A lot of the speculation has centered around the upload cap, but that doesn't quite ring true, at least for us, since the problems have always been that we got garbling on the calling party's audio, which has nothing to do with the upload data channel.
But, perhaps, the CPU gets maxed out trying to deal with audio and data at the same time. But then, wouldn't we get bidirectional garbling?
And shame on AT&T for not being more forthcoming about the problem, their plan for fixing it, and the timing of that plan. They've had plenty of time to figure out what's going on. It's one thing to sell an opaque appliance device to your customers and tell them nothing about how it works so long as it actually works. But you can't just sell a box that doesn't work and then just refuse to say anything out loud about what you're going to do.

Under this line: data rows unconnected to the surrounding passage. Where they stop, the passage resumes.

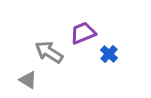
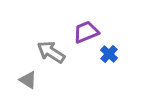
purple trapezoid: moved 3 px right, 1 px up
gray arrow: moved 2 px right
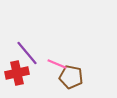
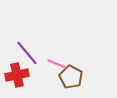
red cross: moved 2 px down
brown pentagon: rotated 15 degrees clockwise
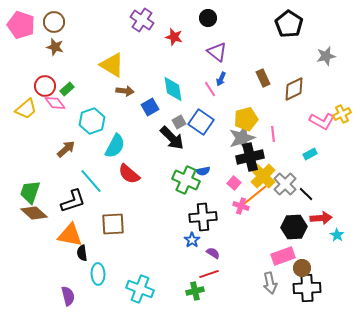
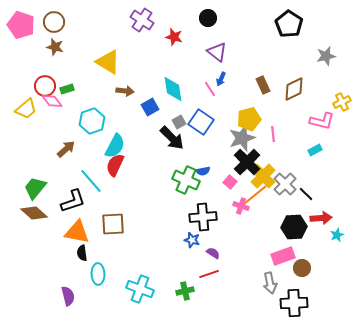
yellow triangle at (112, 65): moved 4 px left, 3 px up
brown rectangle at (263, 78): moved 7 px down
green rectangle at (67, 89): rotated 24 degrees clockwise
pink diamond at (55, 103): moved 3 px left, 2 px up
yellow cross at (342, 114): moved 12 px up
yellow pentagon at (246, 119): moved 3 px right
pink L-shape at (322, 121): rotated 15 degrees counterclockwise
cyan rectangle at (310, 154): moved 5 px right, 4 px up
black cross at (250, 157): moved 3 px left, 5 px down; rotated 32 degrees counterclockwise
red semicircle at (129, 174): moved 14 px left, 9 px up; rotated 75 degrees clockwise
pink square at (234, 183): moved 4 px left, 1 px up
green trapezoid at (30, 192): moved 5 px right, 4 px up; rotated 20 degrees clockwise
orange triangle at (70, 235): moved 7 px right, 3 px up
cyan star at (337, 235): rotated 16 degrees clockwise
blue star at (192, 240): rotated 21 degrees counterclockwise
black cross at (307, 288): moved 13 px left, 15 px down
green cross at (195, 291): moved 10 px left
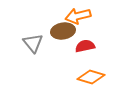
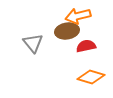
brown ellipse: moved 4 px right
red semicircle: moved 1 px right
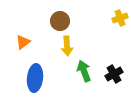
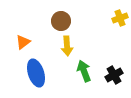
brown circle: moved 1 px right
black cross: moved 1 px down
blue ellipse: moved 1 px right, 5 px up; rotated 24 degrees counterclockwise
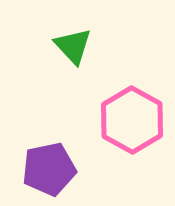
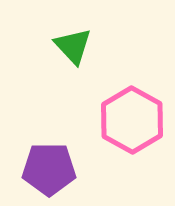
purple pentagon: rotated 12 degrees clockwise
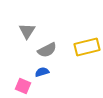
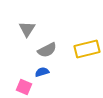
gray triangle: moved 2 px up
yellow rectangle: moved 2 px down
pink square: moved 1 px right, 1 px down
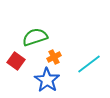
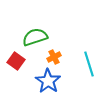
cyan line: rotated 70 degrees counterclockwise
blue star: moved 1 px right, 1 px down
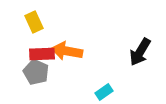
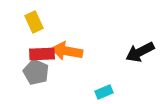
black arrow: rotated 32 degrees clockwise
cyan rectangle: rotated 12 degrees clockwise
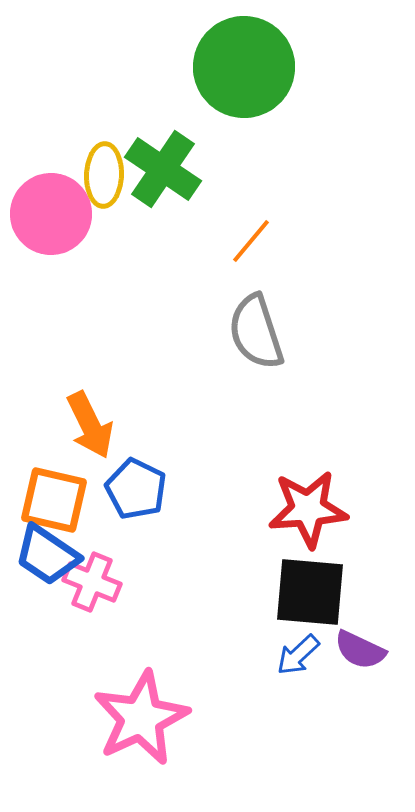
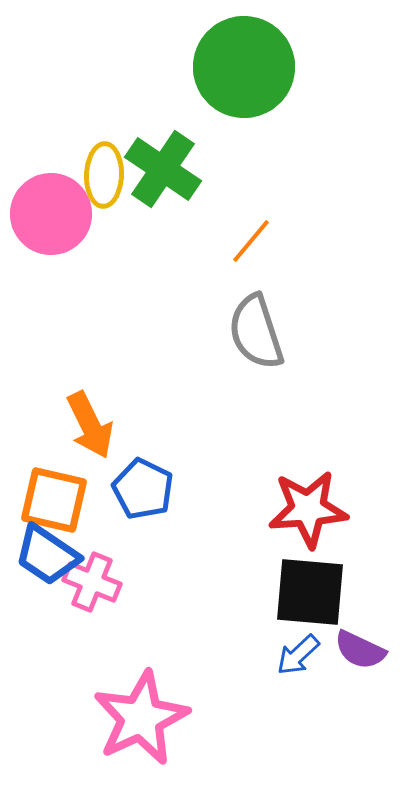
blue pentagon: moved 7 px right
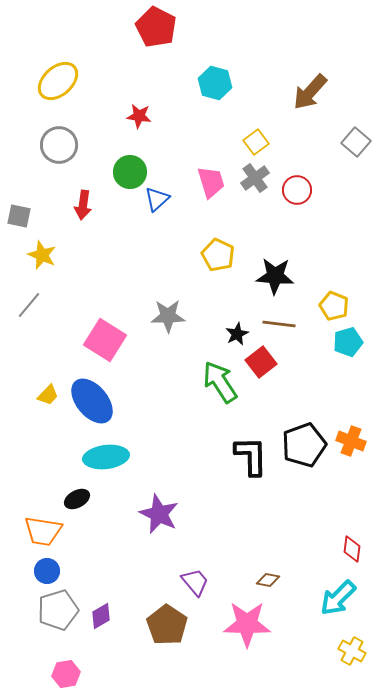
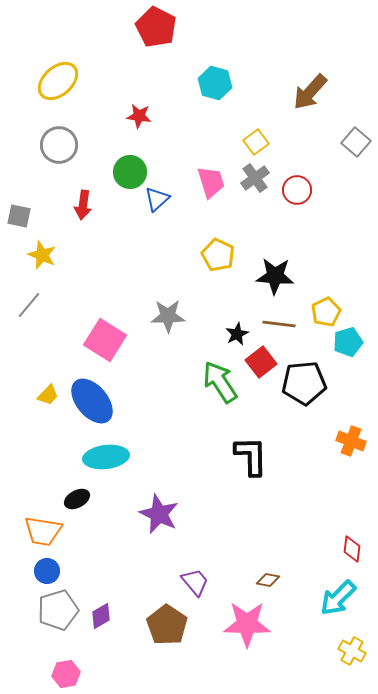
yellow pentagon at (334, 306): moved 8 px left, 6 px down; rotated 24 degrees clockwise
black pentagon at (304, 445): moved 62 px up; rotated 15 degrees clockwise
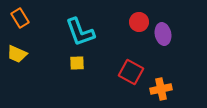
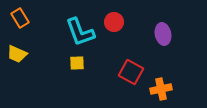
red circle: moved 25 px left
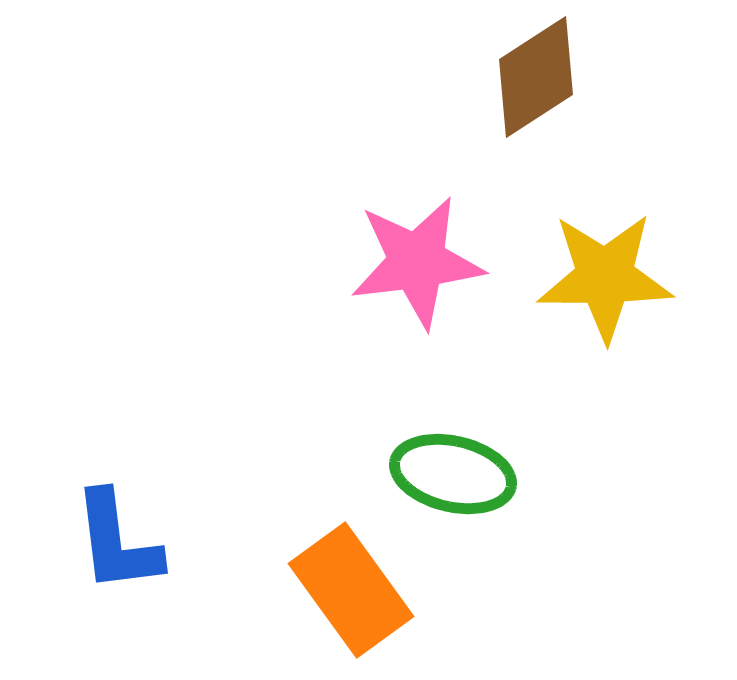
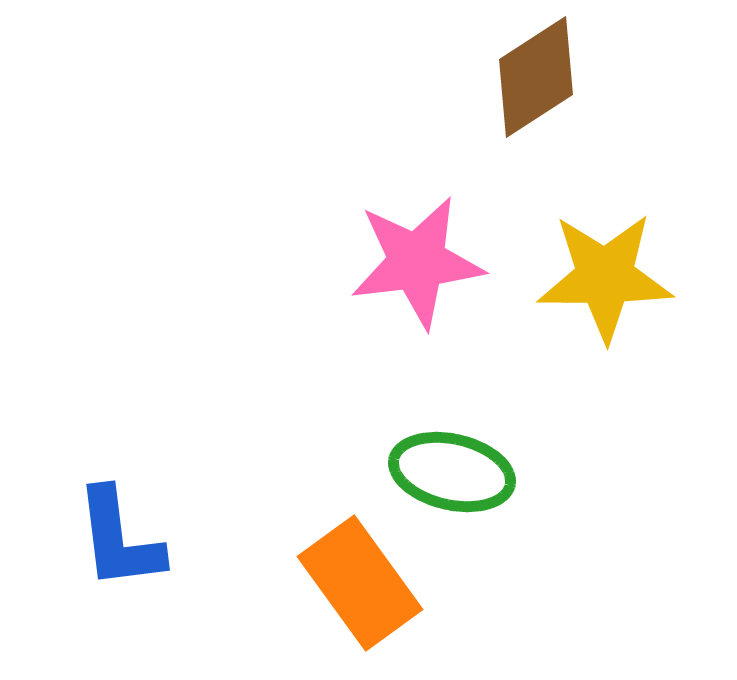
green ellipse: moved 1 px left, 2 px up
blue L-shape: moved 2 px right, 3 px up
orange rectangle: moved 9 px right, 7 px up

Apple's "death touch" iPhone 4 antenna problem and the response is a stark contrast. Apple responded in less than a month with their analysis of the problem and their action plan for working around the problem. Their analysis, by their claim at least, is that the problem was/is much less widespread than has been made out, and they've said that anyone who wants one can have a free case.
AT&T, by contrast, has remained silent for months (at least) about this problem, that from all appearances is a show-stopper for huge numbers of people who have bought the device.
Oh, and they tested this thing for almost two years prior to rolling it out.
AT&T, you're making it real, real hard to stay loyal. You really are.